Workers’ Comp & Human Rights: Challenges on a Grand Scale

 

Workers’ Comp & Human Rights: Challenges on a Grand Scale

A challenge may be made through the human rights process on fundamental issues within the operating statute of workers’ compensation schemes.

Such a case may raise matters “such as systemic problems, policies, or considerations unrelated to the implementation of the program that differentiate based on Code grounds”:  1

Of course, as the Tribunal has recognized in other cases, discrimination in government and other benefit programs may be found in other ways such as policies, systemic practices, or considerations based on prohibited grounds irrelevant to the decision being made.

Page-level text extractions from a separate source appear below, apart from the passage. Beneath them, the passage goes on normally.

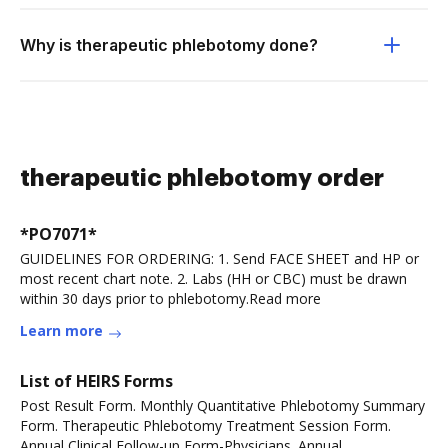
Why is therapeutic phlebotomy done?
therapeutic phlebotomy order
*PO7071*
GUIDELINES FOR ORDERING: 1. Send FACE SHEET and HP or
most recent chart note. 2. Labs (HH or CBC) must be drawn
within 30 days prior to phlebotomy.Read more
Learn more
List of HEIRS Forms
Post Result Form. Monthly Quantitative Phlebotomy Summary
Form. Therapeutic Phlebotomy Treatment Session Form.
Annual Clinical Follow-up Form-Physicians. Annual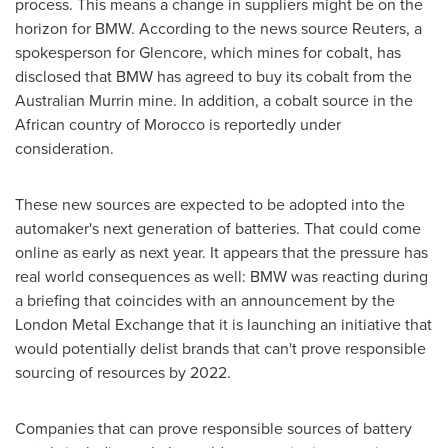
process. This means a change in suppliers might be on the
horizon for BMW. According to the news source Reuters, a
spokesperson for Glencore, which mines for cobalt, has
disclosed that BMW has agreed to buy its cobalt from the
Australian Murrin mine. In addition, a cobalt source in the
African country of
Morocco
is reportedly under
consideration.
These new sources are expected to be adopted into the
automaker's next generation of batteries. That could come
online as early as next year. It appears that the pressure has
real world consequences as well: BMW was reacting during
a briefing that coincides with an announcement by the
London Metal Exchange that it is launching an initiative that
would potentially delist brands that can't prove responsible
sourcing of resources by 2022.
Companies that can prove responsible sources of battery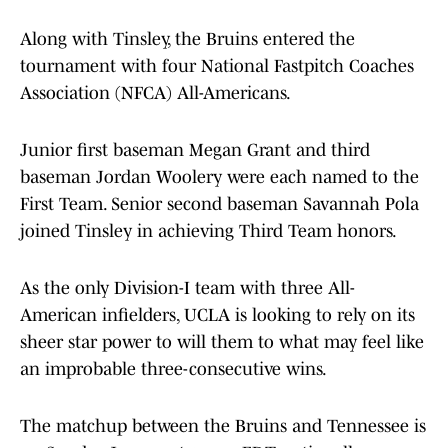
Along with Tinsley, the Bruins entered the
tournament with four National Fastpitch Coaches
Association (NFCA) All-Americans.
Junior first baseman Megan Grant and third
baseman Jordan Woolery were each named to the
First Team. Senior second baseman Savannah Pola
joined Tinsley in achieving Third Team honors.
As the only Division-I team with three All-
American infielders, UCLA is looking to rely on its
sheer star power to will them to what may feel like
an improbable three-consecutive wins.
The matchup between the Bruins and Tennessee is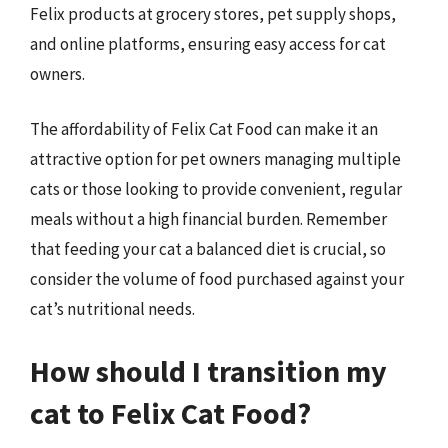
Felix products at grocery stores, pet supply shops,
and online platforms, ensuring easy access for cat
owners.
The affordability of Felix Cat Food can make it an
attractive option for pet owners managing multiple
cats or those looking to provide convenient, regular
meals without a high financial burden. Remember
that feeding your cat a balanced diet is crucial, so
consider the volume of food purchased against your
cat’s nutritional needs.
How should I transition my
cat to Felix Cat Food?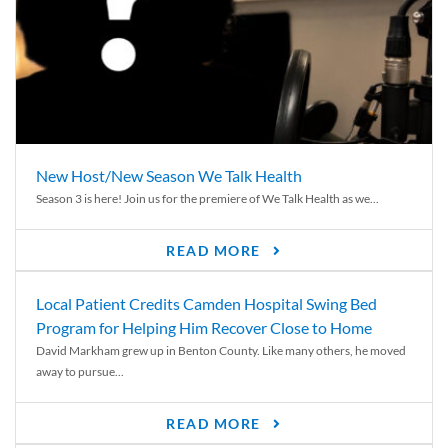
New Host/New Season We Talk Health
Season 3 is here! Join us for the premiere of We Talk Health as we...
READ MORE
Local Patient Credits Camden Hospital Swing Bed
Program for Helping Him Recover Close to Home
David Markham grew up in Benton County. Like many others, he moved
away to pursue...
READ MORE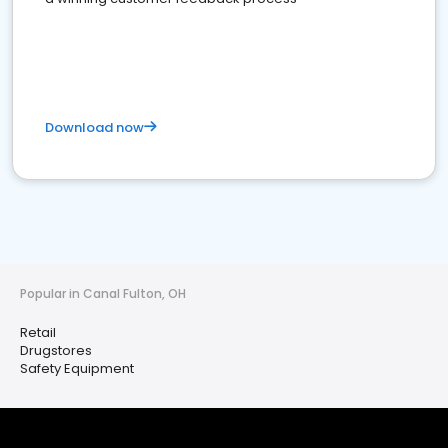
Download now
Popular in Canal Fulton, OH
Retail
Drugstores
Safety Equipment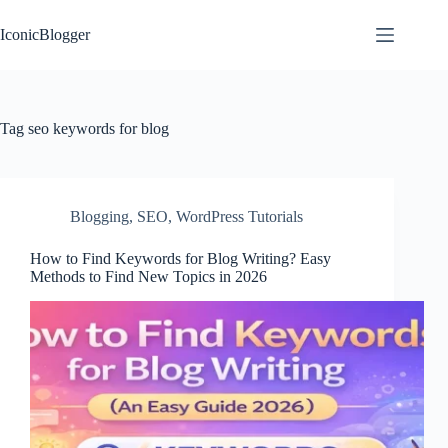
Skip
to
IconicBlogger
content
Tag
seo keywords for blog
Blogging
,
SEO
,
WordPress Tutorials
How to Find Keywords for Blog Writing? Easy
Methods to Find New Topics in 2026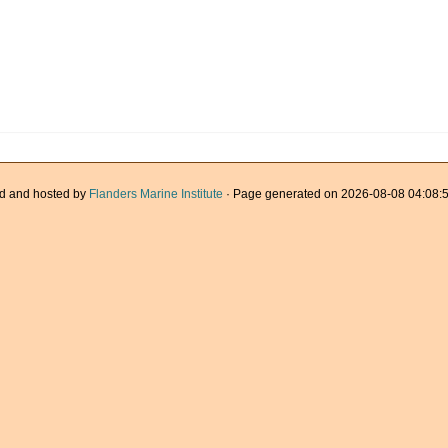
d and hosted by
Flanders Marine Institute
· Page generated on 2026-08-08 04:08:5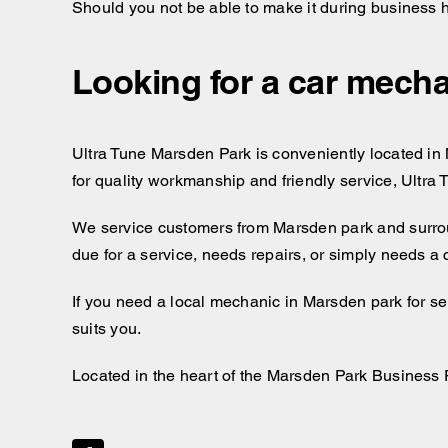
Should you not be able to make it during business 
Looking for a car mecha
Ultra Tune Marsden Park is conveniently located in M
for quality workmanship and friendly service, Ultra
We service customers from Marsden park and surro
due for a service, needs repairs, or simply needs a
If you need a local mechanic in Marsden park for se
suits you.
Located in the heart of the Marsden Park Business 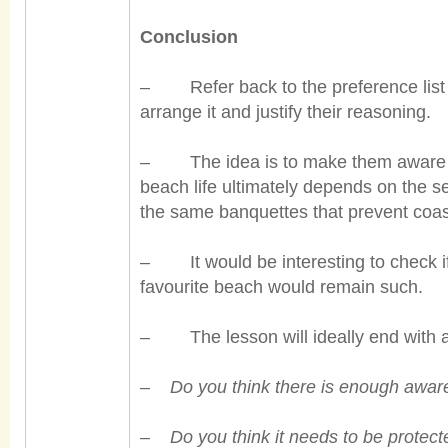
Conclusion
– Refer back to the preference list a
arrange it and justify their reasoning.
– The idea is to make them aware th
beach life ultimately depends on the 
the same banquettes that prevent coas
– It would be interesting to check i
favourite beach would remain such.
– The lesson will ideally end with a 
–
Do you think there is enough awa
–
Do you think it needs to be protect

In this instance, the Tribunal found that the issue was not a review of the merits of a particular medical or related benefits issue, but rather was a request to review the scheme of the workers’ compensation statute on a grand scale. It decided that it did have jurisdiction:

The applicant alleges that the statutory scheme for WSIB benefits is discriminatory on the basis of disability. The provision of WSIB benefits is a service, and there is no suggestion that judicial immunity could apply in these circumstances. This is evidently not an attempt to simply appeal a particular WSIB decision as it challenges the statutory scheme itself. Accordingly, the Tribunal has jurisdiction over this application.

Challenging the Statute, not the Merits

Seberras v Workplace Safety and Insurance Board involved an assertion that the employee had been unfairly discriminated due to the standard then required in the workers’ compensation statute dealing with work related emotional distress.

The substantive decision holding that the legislation was offside the Charter was, as a parenthetical note, eventually made by the Appeals Tribunal under the workers’ compensation regime. This resulted in significant changes for the test required for emotional distress related workers’ comp benefits in Ontario and other jurisdictions. Ontario’s law, at the outset of the challenge, required acute emotional distress from a workplace event. The example often given for such a claim was a worker witnessing a colleague’s death in the workplace.

The applicant had been denied benefits under the WSIA and then complained under the Human Rights Code. This was met with a summary dismissal motion from the employer, arguing lack of jurisdiction of the human rights board.

A three person panel was appointed to hear this issue. As to the jurisdiction issue, the applicant argued that it was the wording of the legislation that was attacked as discriminatory, not the decision itself, which caused the respondents to admit that the Tribunal had jurisdiction.

This admission was, as the Tribunal noted, not sufficient, to give it jurisdiction that it did not have. To this issue, the Tribunal summarized the law as follows:

The Tribunal has jurisdiction over an Application alleging that the denial of WSIB or other statutory financial benefits violates the Code, even if this was done by decision. The provision of such benefits is a “service” under s. 1 of the Code.

The Tribunal does not have jurisdiction over an Application against a neutral third party deciding a dispute between others when the doctrine of judicial immunity applies.

The Tribunal is not precluded from hearing this Application on the basis that the WSIB and WSIAT have exclusive jurisdiction.

This Tribunal does not have the power to review decisions under benefit programs, including those based on disability, to determine if they are correct under the legislation, regulations, or policies governing the program. An Application related to a denial of benefits should be dismissed if there is not an allegation of discrimination under the Code. A Code application alleging merely that a decision-maker misapplied the rules of a program or misinterpreted medical documentation cannot be reasonably considered to amount to a Code violation and has no reasonable prospect of success. In addition, under s. 45.1 of the Code, the Tribunal cannot reevaluate the substantive or procedural correctness of a decision under another statutory scheme.

The Tribunal concluded that it has jurisdiction to hear a complaint which challenged the validity of the statutory provisions, even following a decision made by the workers’ compensation board:

The Tribunal has jurisdiction to hear an Application alleging discriminatory benefit provisions, even when the benefits are provided through a decision made under a statutory scheme.  We do not agree with the conclusion that an Application is not “in respect of services” when it relates to a matter that has been determined through a decision made pursuant to statute where there is a system of internal appeals.

The Tribunal noted that it would not, however, be in a position to review the merits of a prior workers’ compensation decision on the issue of a specific determination of entitlement to benefits.

This was academic, as the hearing was adjourned to allow for the workers’ compensation process, which later agreed with the submission of the worker.